Data can be queried directly in BigQuery tables above (requires infrastructure access), or in Redash by querying the table for production events. Some sample Redash queries you can use or fork and edit:

A simple overview can also be seen in each product subscription’s licenses page - see Using Cody Gateway: Analyzing usage.


A Google managed Redis instance is provisioned alongside each Cody Gateway deployment to handle caching and rate limiting. The Cody Gateway Cloud Run service connects to this Redis instance via a VPC network - the Redis instance is not directly accessible over the public internet, so you cannot connect to it locally like the Redis that is bundled with Sourcegraph deployments.

To connect to the Redis instance locally for investigative or debugging purposes:

In sourcegraph/infrastructure, update cody-gateway/envs/$ENVIRONMENT/cloudrun/

module "cloudrun" {
  # ...
  deploy_network_compute_instance = true

Create a PR and merge it for Terraform Cloud to apply.

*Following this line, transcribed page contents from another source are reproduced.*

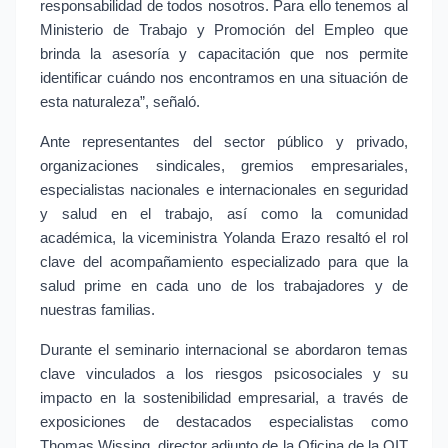
responsabilidad de todos nosotros. Para ello tenemos al 
Ministerio de Trabajo y Promoción del Empleo que 
brinda la asesoría y capacitación que nos permite 
identificar cuándo nos encontramos en una situación de 
esta naturaleza”, señaló.
Ante representantes del sector público y privado, 
organizaciones sindicales, gremios empresariales, 
especialistas nacionales e internacionales en seguridad 
y salud en el trabajo, así como la comunidad 
académica, la viceministra Yolanda Erazo resaltó el rol 
clave del acompañamiento especializado para que la 
salud prime en cada uno de los trabajadores y de 
nuestras familias.
Durante el seminario internacional se abordaron temas 
clave vinculados a los riesgos psicosociales y su 
impacto en la sostenibilidad empresarial, a través de 
exposiciones de destacados especialistas como 
Thomas Wissing, director adjunto de la Oficina de la OIT 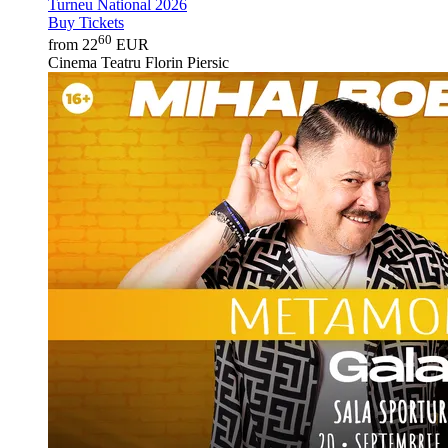
Turneu National 2026
Buy Tickets
60
from 22
EUR
Cinema Teatru Florin Piersic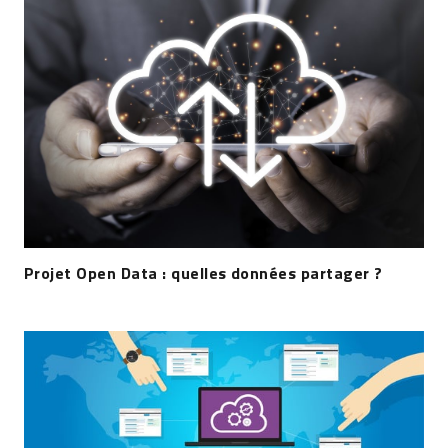
Projet Open Data : quelles données partager ?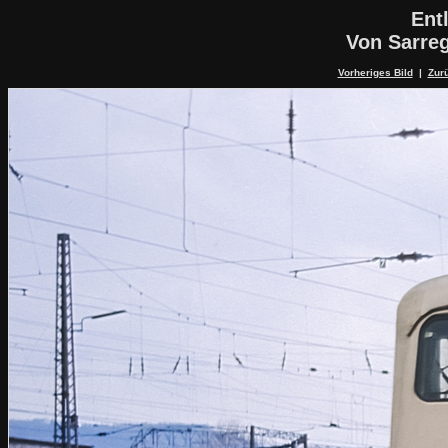
Ent
Von Sarre
Vorheriges Bild
|
Zurü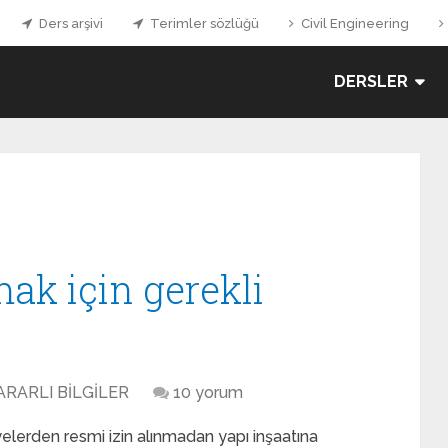
Ders arşivi
Terimler sözlüğü
Civil Engineering
DERSLER
mak için gerekli
ARARLI BİLGİLER
10 yorum
elerden resmi izin alınmadan yapı inşaatına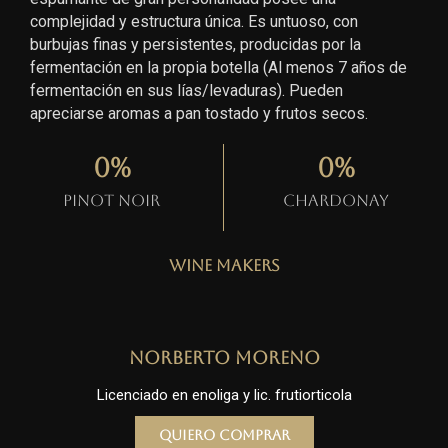
complejidad y estructura única. Es untuoso, con
burbujas finas y persistentes, producidas por la
fermentación en la propia botella (Al menos 7 años de
fermentación en sus lías/levaduras). Pueden
apreciarse aromas a pan tostado y frutos secos.
0
%
0
%
Pinot Noir
Chardonay
Wine Makers
Norberto Moreno
Licenciado en enoliga y lic. frutiorticola
Quiero comprar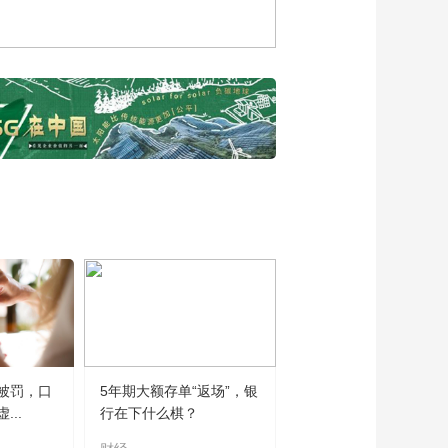
副行长张正强：为海
南自贸港的高质量发
00:03:05
展贡献数字力量
浙江省商务厅贸发处
二级调研员朱文奇谈
浙江产品的精湛工
00:03:58
艺，以及浙江特色的
交通银行海南省分行
创新技术与服务
副行长陈超：科技、
国风、休闲场景下，
00:03:25
为支付提供便利化服
安徽省商务厅副厅长
务
黄英谈徽派精品走向
世界之路
00:04:34
湖南省商务厅副厅长
邓卫平：湖南好物诠
释传统与创新完美融
00:03:55
合
海南国际经济发展局
被罚，口
5年期大额存单“返场”，银
副局长黄璀谈消博会
..
行在下什么棋？
给海南带来的发展机
00:02:01
遇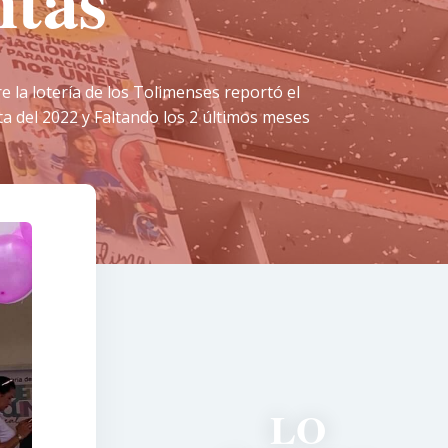
ntas
 la lotería de los Tolimenses reportó el
ta del 2022 y Faltando los 2 últimos meses
LO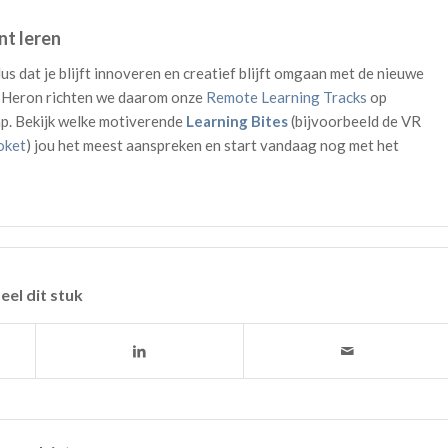
nt leren
 dus dat je blijft innoveren en creatief blijft omgaan met de nieuwe
uro Heron richten we daarom onze
Remote Learning Tracks
op
ap. Bekijk welke motiverende
Learning Bites
(bijvoorbeeld de VR
oket
) jou het meest aanspreken en start vandaag nog met het
eel dit stuk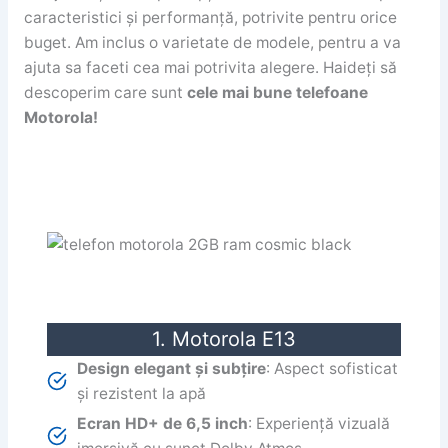
caracteristici și performanță, potrivite pentru orice
buget. Am inclus o varietate de modele, pentru a va
ajuta sa faceti cea mai potrivita alegere. Haideți să
descoperim care sunt
cele mai bune telefoane
Motorola!
1. Motorola E13
Design elegant și subțire
: Aspect sofisticat
și rezistent la apă
Ecran HD+ de 6,5 inch
: Experiență vizuală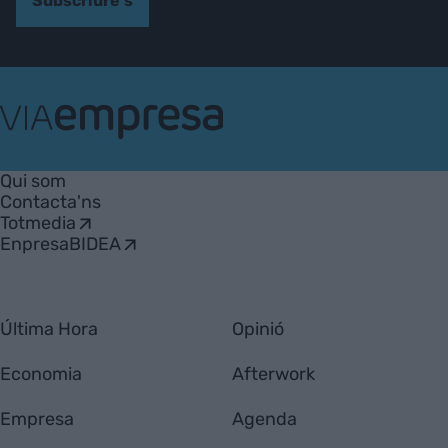
Subscriure's
VIA
Empresa
Qui som
Contacta'ns
Totmedia
EnpresaBIDEA
Última Hora
Opinió
Economia
Afterwork
Empresa
Agenda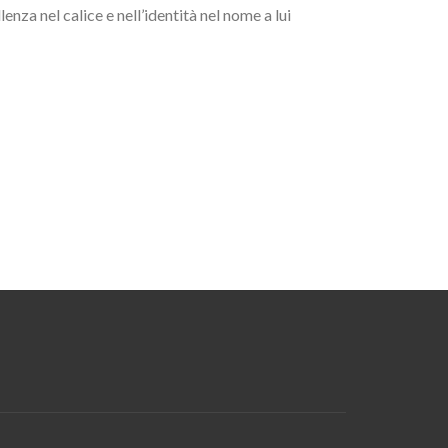
nza nel calice e nell’identità nel nome a lui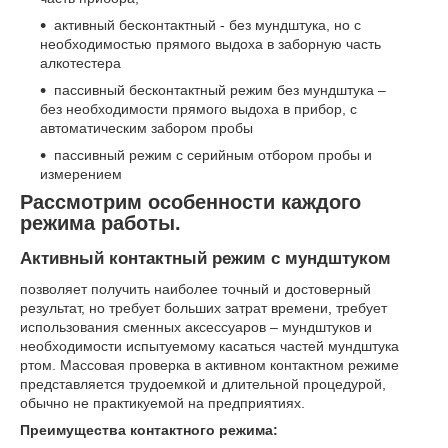
активный бесконтактный - без мундштука, но с
необходимостью прямого выдоха в заборную часть
алкотестера
пассивный бесконтактный режим без мундштука –
без необходимости прямого выдоха в прибор, с
автоматическим забором пробы
пассивный режим с серийным отбором пробы и
измерением
Рассмотрим особенности каждого
режима работы.
Активный контактный режим с мундштуком
позволяет получить наиболее точный и достоверный
результат, но требует больших затрат времени, требует
использования сменных аксессуаров – мундштуков и
необходимости испытуемому касаться частей мундштука
ртом. Массовая проверка в активном контактном режиме
представляется трудоемкой и длительной процедурой,
обычно не практикуемой на предприятиях.
Преимущества контактного режима:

Once applied, you can SSH via an IAP tunnel into the compute instance provisioned in the same VPC as the Cloud Run service and Redis instance:

export PROJECT=""
export REDIS_HOST="" # find the address of Redis instance in GCP Console
gcloud compute ssh cody-gateway-network-connector --project=$PROJECT --zone=us-central1-c --tunnel-through-iap -- -N -L 6378:$REDIS_HOST:6378

In another terminal, you can then connect to Redis locally on port 6378:

export REDISCLI_AUTH="" # find the auth string of Redis instance in GCP Console
redis-cli -p 6378 --tls --insecure

When done, make sure to set deploy_network_compute_instance = false again.

Service accounts

cody-gateway access through standard users that are configured with feature flags to enable special access to GraphQL queries and mutations related to product subscriptions.

The current accounts are as follows:

  • llm-proxy-readonly - this account is the default one provisioned for cody-gateway instances, and should have read-only access to product subscriptions.
  • llm-proxy - this account should have read and write access on cody-gateway-related resources. This is primarily used for Sourcegraph Cloud integration, where we ened to be able to manage cody-gateway access for product subscriptions.

More details for each account are available in the 1password entries linked above.